IR 35 reforms make PSC intermediary contracting more attractive

Two statutory initiatives have been taken by the government in the Spring budget to make contracting through personal service companies more attractive to both end user clients and contractors.  

The first measure

The first measure was introduced by the Finance Act 2024 provides that where a worker who has been incorrectly treated as self- employed, and the deemed employer therefore had to pay the income tax and NIC on the basis that he or she was as an employee, HMRC can now deduct tax paid by the worker from the tax and NIC due from the deemed employer. Until 6th April 2024 tax and NIC actually paid by the worker and their PSC intermediary could not be offset against the deemed employer’s liability. It means that the cost of the liability is shared more fairly between the deemed employer and the worker.

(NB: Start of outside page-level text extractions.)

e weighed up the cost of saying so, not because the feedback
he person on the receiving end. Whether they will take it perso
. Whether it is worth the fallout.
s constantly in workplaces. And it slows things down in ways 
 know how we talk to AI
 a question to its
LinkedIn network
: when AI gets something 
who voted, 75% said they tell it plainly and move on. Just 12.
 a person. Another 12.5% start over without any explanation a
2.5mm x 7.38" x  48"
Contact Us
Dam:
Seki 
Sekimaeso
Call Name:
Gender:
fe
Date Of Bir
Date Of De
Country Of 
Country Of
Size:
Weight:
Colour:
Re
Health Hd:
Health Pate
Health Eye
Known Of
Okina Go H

This is potentially game changing because the double taxation of IR35 under the Off Payroll Working Rules was a problem. HMRC collected more than it should.  It gave risk-averse businesses another reason not to engage contractors because if they were found to be non-compliant HMRC would over tax them. So the result is a significant reduction in the amount of tax due following an “inside IR35” finding being madeThese new rules apply retrospectively to 2017 in the case of public authority clients and to 2021 for medium and large sized private sector clients. 

The second measure 

This is an initiative to crack down on non-compliant umbrella companies who are perceived as having abused their role as intermediaries with responsibility for managing PAYE deductions. Cautious hirers fearful of the risks of incorrect categorisation of a contractor’s tax status have increasingly relied on umbrella companies. This has created a new layer of supply chain challenges so the government has empowered HMRC to transfer the correct tax debt to the end hirer client and others in the contracting chain with a penal rate of 35% of the incorrectly assessed assignment rate as opposed to an IR35 compliant rate of 14% of a correctly assessed assignment rate. The theory behind the initiative is to cause hirers to engage with genuine independent contractors outside of IR35 via PSCs. 

Practical tip

Be open minded about the scope for engaging again with skilled workers who provide their services through intermediate personal service companies or general partnerships. If properly managed you can do so outside of IR35.